Based on data from the sentencing commission, I estimated that earlier versions of these provisions would lead to a state prison population increase of approximately 1000 inmates or roughly 10%.  The conference committee  changes bring that number is closer to 500 inmates.  The improvements come from:

  • adding the judicial discretion as to whether to push minimum parole eligibility out from 15 to 25 years for life felonies;
  • making the definition of the first two strikes consistent with the existing definition (earlier drafts would not have required three-year sentences served on the first two strikes);
  • somewhat shortening the list of life-without-parole crimes (the list change doesn’t have a big population impact, although helps reduce injustice).
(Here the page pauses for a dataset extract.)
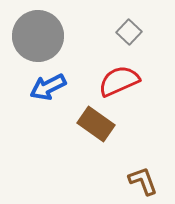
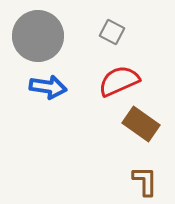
gray square: moved 17 px left; rotated 15 degrees counterclockwise
blue arrow: rotated 144 degrees counterclockwise
brown rectangle: moved 45 px right
brown L-shape: moved 2 px right; rotated 20 degrees clockwise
The conference committee does also include reductions in the structure of mandatory minimums for drug offenses, mostly unchanged from the Fall senate version of the bill.  These reductions may almost offset the populations increase caused by the habitual offender reform.

The final bill cuts school zones from 1000 feet to 300 feet and excludes offenses committed between midnight and 5AM.  The school-zone study that I did in 2001 suggests that these changes together will cut about 75% of school zone cases out, but the population impact may be a wash because many offenders  who might today be charged with school zone offenses could also be charged under the more punitive second offense statute.  I had urged the conference committee to align the second offense penalty with the school zone penalty to keep the school zone change from possibly backfiring (by driving a shift towards second offense charging), but this change was not adopted.

In summary, although the data is sketchy and estimates vary, I believe that the final version of the bill is close to neutral as to its impact on prison populations.  The reductions for drug offenses will be concentrated in poverty communities of color.  In that respect the bill is a modest positive and the bill does include other positive features.  On the other hand, the prospect of mandatory life-without-parole with no safety valve for unusual situations remains very troubling.

Although all senators had  voted for the bill in November, six joined me yesterday in voting against the improved version.  Consciousness of the overloading of the criminal justice system has risen and  many (including many who voted for the compromise) recognize the need to sustain a focus on sentencing reform in the next session.

 

 

Published by Will Brownsberger

Will Brownsberger is State Senator from the Second Suffolk and Middlesex District.

4 replies on “Another Tough Vote on Sentencing Reform”

  1. Thanks for voting against this. All this get tough-on-crime stuff drives me nuts. Crime is down a lot in the last two decades, apparently of reasons that don’t have much to do with incarceration (better policing, which sounds intuitive; reduced exposure to lead, which sounds surprising, but there’s data to support it). I see no reason for spending more money to be tougher-on-crime when it turns out to not do that much good.

  2. Thanks, Will. It is tough – since the issue gets twisted into defining the changes as improving public safety. Which we all support. Thus a vote against the reform could be described as a vote against public safety. Yet the evidence suggests that this type of reform not only does not improve safety, but works against rehabilitation of many offenders. I appreciate your thoughtful approach, as always. Just as in my work on school discipline — zero tolerance can lead to suspensions of kids who really need to be in school, not out of school, getting guidance.

  3. Thanks for your vote, Will. I appreciate your caution and thoroughness on such a difficult issue.